The first step of our application process is to complete the online application form. You will need to upload the required documents. Please note that you need a certified English or German translation for all documents not originally in German or English. The application platform will be open from 15 September until 15 January
Two letters of recommendation: To request the letters from your recommenders, you have to register on a separate platform and send your request from there.
Please click on this link to access the platform: https://apply.interfolio.com/107106
Create a profile by clicking on the button “Apply now”.
If you require assistance, go to the “Home” tab and click the “Dossier Quick Start Guide”.
Once you send your request to your potential recommender, they will receive an e-mail together with a link where they can upload their recommendation letter confidentially. Please provide a deadline for your recommendation letter to ensure we receive it on time. Once the recommender has uploaded the letter, we will be notified and will be able to access it.

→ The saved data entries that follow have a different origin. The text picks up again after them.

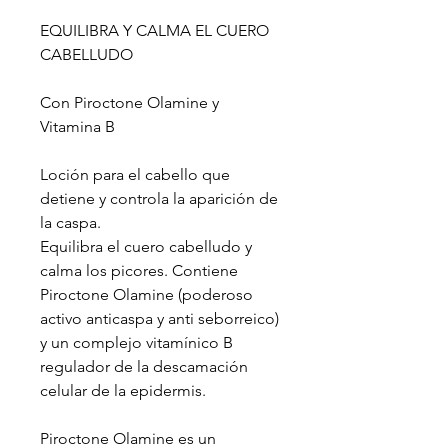
EQUILIBRA Y CALMA EL CUERO
CABELLUDO
Con Piroctone Olamine y
Vitamina B
Loción para el cabello que
detiene y controla la aparición de
la caspa.
Equilibra el cuero cabelludo y
calma los picores. Contiene
Piroctone Olamine (poderoso
activo anticaspa y anti seborreico)
y un complejo vitamínico B
regulador de la descamación
celular de la epidermis.
Piroctone Olamine es un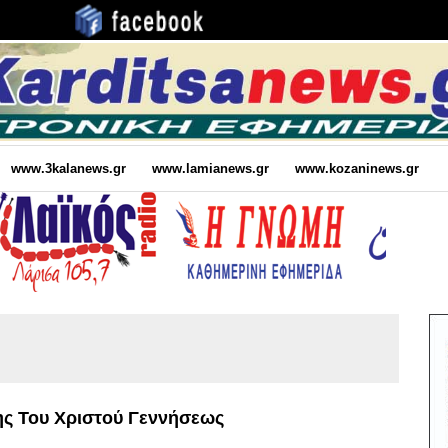
www.3kalanews.gr
www.lamianews.gr
www.kozaninews.gr
ης Του Χριστού Γεννήσεως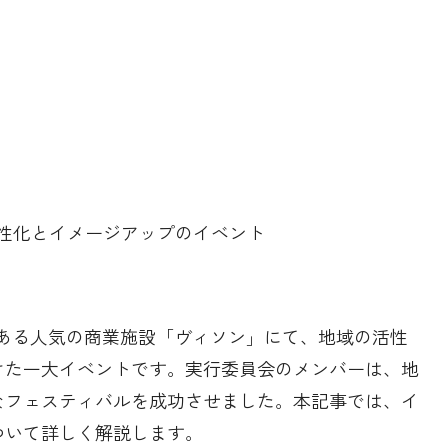
活性化とイメージアップのイベント
町にある人気の商業施設「ヴィソン」にて、地域の活性
けた一大イベントです。実行委員会のメンバーは、地
なフェスティバルを成功させました。本記事では、イ
ついて詳しく解説します。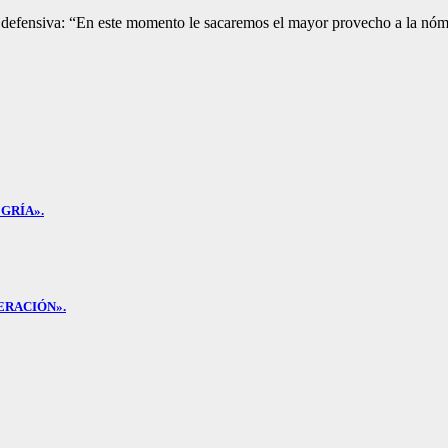
ona defensiva: “En este momento le sacaremos el mayor provecho a la nó
GRÍA».
ERACIÓN».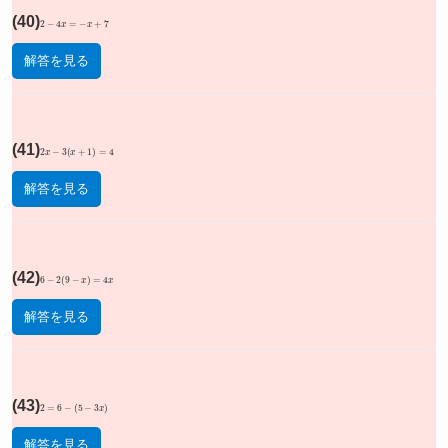
(40)
2
−
4
x
=
−
x
+
7
解答を見る
(41)
2
x
−
3
(
x
+
1
)
=
4
解答を見る
(42)
6
−
2
(
9
−
x
)
=
4
x
解答を見る
(43)
2
=
6
−
(
5
−
3
x
)
解答を見る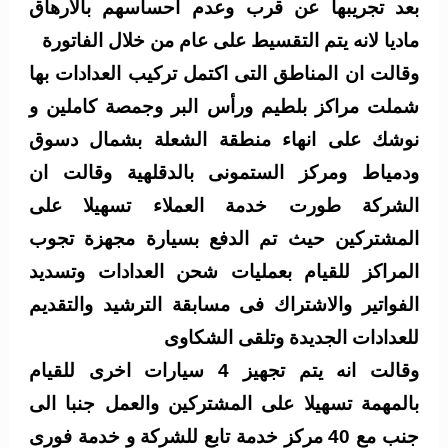
بعد تجريبها عن
قرب وعدم احساسهم بالارهاق
ماديا لانه يتم التقسيط على عام من خلال الفاتورة
وقالت ان المناطق التى اكتمل تركيب العدادات بها
شملت مراكز بلطيم ورأس البر وجمصة كاملين و
نوشك على انهاء منطقة الشعلة بشمال دسوق
ودمياط ومركز الستمونى بالدقلهية وقالت ان
الشركة طورت خدمة العملاء تسهيلا على
المشتركين حيث تم الدفع بسيارة مجهزة تجوب
المراكز للقيام بعمليات شحن العدادات وتسديد
الفواتير والاشتراك فى مسابقة الترشيد والتقديم
للعدادات الجديدة وتلقى الشكاوى
وقالت انه يتم تجهيز 4 سيارات اخرى للقيام
بالمهمة تسهيلا على المشتركين والعمل جنبا الى
جنب مع 40 مركز خدمة تابع للشركة و خدمة فورى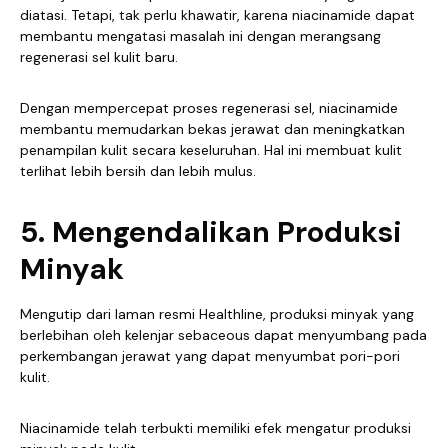
diatasi. Tetapi, tak perlu khawatir, karena niacinamide dapat
membantu mengatasi masalah ini dengan merangsang
regenerasi sel kulit baru.
Dengan mempercepat proses regenerasi sel, niacinamide
membantu memudarkan bekas jerawat dan meningkatkan
penampilan kulit secara keseluruhan. Hal ini membuat kulit
terlihat lebih bersih dan lebih mulus.
5. Mengendalikan Produksi
Minyak
Mengutip dari laman resmi Healthline, produksi minyak yang
berlebihan oleh kelenjar sebaceous dapat menyumbang pada
perkembangan jerawat yang dapat menyumbat pori-pori
kulit.
Niacinamide telah terbukti memiliki efek mengatur produksi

Successful applicants will be invited to an online interview with faculty members of their chosen concentration.
The final decision regarding admission to our doctoral programme will be made by the Committee for Doctoral Proceedings. It is based on the applicant's overall portfolio and the interview.
If you wonder what qualities the selection committee is looking for in applicants, here is some advice:
Prof. Dr. Markus Fitza, Professor of Management
states: “We are looking for outstanding conceptual and analytical skills. A genuine interest in research and a career in academia is a must.”
Prof. Dr. Francesco Sangiorgi, Professor of Finance
similarly highlights analytical skills for the Finance programme: “We encourage applications from candidates with strong analytical and quantitative skills.”
Prof. Dr. Yuping Jia, Professor of Accounting
emphasizes that applicants do not need to be experts in accounting regulation, indeed she argues that “Accounting is interested in original thinkers, who are creative and have broad interests. People with diverse backgrounds, but with genuine curiosity will find that accounting research has a lot to offer.”